The Australian Cricket Council will assemble for a rare meeting on Thursday as the sport’s bigwigs attempt to reach consensus on how best to resolve their COVID-19 scheduling headache.
It has been almost two months since Cricket Australia gave Kevin Roberts his marching orders, installing Nick Hockley as interim chief executive.
The level of public disgruntlement among state associations and the Australian Cricketers’ Association (ACA) has dipped, but there remains several points of concern and contention.
States’ push for governance reform, questions over how best to replace Michael Kasprowicz on CA’s board, and debate over funding aren’t over.
But the most pressing issue is arguably the 2020-21 schedule; the domestic season should be starting in approximately five weeks yet players are still in the dark as to when their pre-season might end.

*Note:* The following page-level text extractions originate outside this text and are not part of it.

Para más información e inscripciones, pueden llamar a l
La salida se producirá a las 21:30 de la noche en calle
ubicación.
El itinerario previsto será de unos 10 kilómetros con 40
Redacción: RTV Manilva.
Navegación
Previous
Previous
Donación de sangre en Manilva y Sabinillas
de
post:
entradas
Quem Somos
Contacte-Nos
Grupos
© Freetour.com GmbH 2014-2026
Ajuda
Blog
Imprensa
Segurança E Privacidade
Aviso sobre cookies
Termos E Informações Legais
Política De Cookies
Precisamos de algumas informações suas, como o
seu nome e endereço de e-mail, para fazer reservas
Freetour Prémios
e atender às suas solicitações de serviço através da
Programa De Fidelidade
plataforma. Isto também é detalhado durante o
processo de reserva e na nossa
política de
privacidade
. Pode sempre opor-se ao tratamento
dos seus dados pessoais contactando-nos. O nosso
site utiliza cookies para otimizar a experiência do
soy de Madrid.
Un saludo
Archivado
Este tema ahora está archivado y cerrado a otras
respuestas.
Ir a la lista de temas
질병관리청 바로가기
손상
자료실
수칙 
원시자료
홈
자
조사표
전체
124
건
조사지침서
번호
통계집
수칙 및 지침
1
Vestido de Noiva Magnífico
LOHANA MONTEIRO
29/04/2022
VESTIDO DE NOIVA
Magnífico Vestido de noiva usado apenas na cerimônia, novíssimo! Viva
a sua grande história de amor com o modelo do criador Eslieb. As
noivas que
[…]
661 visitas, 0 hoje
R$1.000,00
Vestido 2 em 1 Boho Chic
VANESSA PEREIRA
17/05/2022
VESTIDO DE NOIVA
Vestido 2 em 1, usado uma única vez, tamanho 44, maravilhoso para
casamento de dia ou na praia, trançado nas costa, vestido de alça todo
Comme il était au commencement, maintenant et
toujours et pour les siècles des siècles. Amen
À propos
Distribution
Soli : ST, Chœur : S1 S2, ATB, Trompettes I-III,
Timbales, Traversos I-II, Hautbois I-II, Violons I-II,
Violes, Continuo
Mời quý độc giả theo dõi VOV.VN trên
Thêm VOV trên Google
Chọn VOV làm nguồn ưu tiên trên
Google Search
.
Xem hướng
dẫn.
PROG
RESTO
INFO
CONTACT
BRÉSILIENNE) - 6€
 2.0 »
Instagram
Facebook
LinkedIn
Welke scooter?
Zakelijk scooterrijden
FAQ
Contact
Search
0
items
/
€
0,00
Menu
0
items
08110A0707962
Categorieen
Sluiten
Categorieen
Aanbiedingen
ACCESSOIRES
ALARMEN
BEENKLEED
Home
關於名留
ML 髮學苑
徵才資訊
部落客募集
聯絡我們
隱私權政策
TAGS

The health crisis has made it hard for CA to make progress or offer guarantees.
Next month’s limited-overs tour of England is still yet to be locked in, although quarantine concessions could be ticked off by the end of this week.
The governing body will then focus on likely amendments to international fixtures announced in May, including an in-doubt Test against Afghanistan plus the prospect of shifting the Boxing Day Test away from Melbourne.
The challenge confronting Hockley runs far deeper than how best to milk the cash cow that is India’s Test tour – and is arguably more difficult than that faced by the AFL and NRL during the pandemic.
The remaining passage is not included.